Garbage collection in AWS lambda java 8


I have an AWS lambda application written in Java 8. Recently I was seeing the memory was reaching to almost 95%. Then I increased the memory by almost 100MB, and then this issue was not there. I wanted to understand one thing here, like in other applications like ECS or any general JAVA application, the GC comes into play once the memory reaches approx 90%, does that same behavior come up in case of lambdas as well ?

Or, is there any other way of memory cleanup happening in lambda applications written in java 8 ?


Solution

  • Enable logs if you want to be sure how it is working:

    Prior to Java 9, including Java 8, you configure the garbage collection logging as follows:

    JAVA_TOOL_OPTIONS=-XX:+PrintGCDetails -XX:+PrintGCDateStamps
    

    Java 11 uses the Unified Logging System (JEP 158 and JEP 271) which has been introduced in Java 9. Logging can be configured with the environment variable:

    JAVA_TOOL_OPTIONS=-Xlog:gc+metaspace,gc+heap,gc:stdout:time,tags
    

    The lifecycle of a JVM application on AWS Lambda

    Let’s first revisit the lifecycle of the AWS Lambda Java runtime and its JVM:

    • A Lambda function is invoked.
    • AWS Lambda launches an execution context. This is a temporary runtime environment based on the configuration settings you provide, like permissions, memory size, and environment variables.
    • AWS Lambda creates a new log stream in Amazon CloudWatch Logs for each instance of the execution context.
    • The execution context initializes the JVM and your handler’s code.

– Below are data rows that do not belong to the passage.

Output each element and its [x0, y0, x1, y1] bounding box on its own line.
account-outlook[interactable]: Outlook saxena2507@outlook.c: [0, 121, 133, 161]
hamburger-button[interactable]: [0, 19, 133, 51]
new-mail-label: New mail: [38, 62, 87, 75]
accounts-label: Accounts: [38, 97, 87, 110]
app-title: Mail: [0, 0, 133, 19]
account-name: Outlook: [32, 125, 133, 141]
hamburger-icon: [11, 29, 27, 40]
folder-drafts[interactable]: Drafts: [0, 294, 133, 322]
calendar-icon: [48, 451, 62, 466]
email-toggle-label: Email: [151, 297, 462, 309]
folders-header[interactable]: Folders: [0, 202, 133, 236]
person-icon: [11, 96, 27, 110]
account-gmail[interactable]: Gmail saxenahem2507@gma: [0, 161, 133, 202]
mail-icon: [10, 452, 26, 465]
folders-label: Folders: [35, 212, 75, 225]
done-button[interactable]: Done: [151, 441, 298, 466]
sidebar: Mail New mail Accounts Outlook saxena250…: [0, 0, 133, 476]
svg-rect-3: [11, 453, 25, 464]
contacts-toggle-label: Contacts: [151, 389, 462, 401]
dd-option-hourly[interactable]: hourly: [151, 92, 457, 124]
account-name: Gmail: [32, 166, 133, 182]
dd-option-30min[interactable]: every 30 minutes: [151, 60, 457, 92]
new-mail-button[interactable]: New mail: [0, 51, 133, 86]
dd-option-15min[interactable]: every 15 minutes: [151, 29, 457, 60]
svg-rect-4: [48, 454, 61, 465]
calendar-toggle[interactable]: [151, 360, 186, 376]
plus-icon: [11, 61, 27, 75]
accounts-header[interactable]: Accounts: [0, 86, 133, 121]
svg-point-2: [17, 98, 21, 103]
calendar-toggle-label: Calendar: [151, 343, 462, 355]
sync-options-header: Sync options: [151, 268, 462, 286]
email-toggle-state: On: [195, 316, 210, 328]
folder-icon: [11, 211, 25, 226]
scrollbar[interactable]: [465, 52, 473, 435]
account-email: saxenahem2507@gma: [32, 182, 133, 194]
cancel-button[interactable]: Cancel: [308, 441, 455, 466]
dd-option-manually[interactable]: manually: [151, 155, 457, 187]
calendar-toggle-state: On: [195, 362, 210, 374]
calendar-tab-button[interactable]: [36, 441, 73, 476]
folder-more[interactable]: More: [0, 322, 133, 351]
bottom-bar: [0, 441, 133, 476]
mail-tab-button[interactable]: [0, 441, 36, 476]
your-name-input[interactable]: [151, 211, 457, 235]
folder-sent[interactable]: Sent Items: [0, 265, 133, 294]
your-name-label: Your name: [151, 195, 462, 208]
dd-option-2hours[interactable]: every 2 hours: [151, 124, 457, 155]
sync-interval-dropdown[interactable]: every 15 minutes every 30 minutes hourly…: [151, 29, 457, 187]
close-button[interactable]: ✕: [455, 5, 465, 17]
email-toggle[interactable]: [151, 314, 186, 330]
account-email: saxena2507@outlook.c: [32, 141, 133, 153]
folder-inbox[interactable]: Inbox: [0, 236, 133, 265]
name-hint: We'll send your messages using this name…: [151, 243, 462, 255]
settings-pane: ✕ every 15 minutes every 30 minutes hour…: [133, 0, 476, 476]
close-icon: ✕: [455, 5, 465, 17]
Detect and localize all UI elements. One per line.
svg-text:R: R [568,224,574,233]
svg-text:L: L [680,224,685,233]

    AWS Lambda maintains the execution context for some time in anticipation of another Lambda function invocation. In effect, the service freezes the execution context after a Lambda function completes. It thaws the execution context when the Lambda function is invoked again if AWS Lambda chooses to reuse it.

    During invocations, the JVM also maintains garbage collection as usual. Outside of invocations, the JVM and its maintenance processes like garbage collection are also frozen.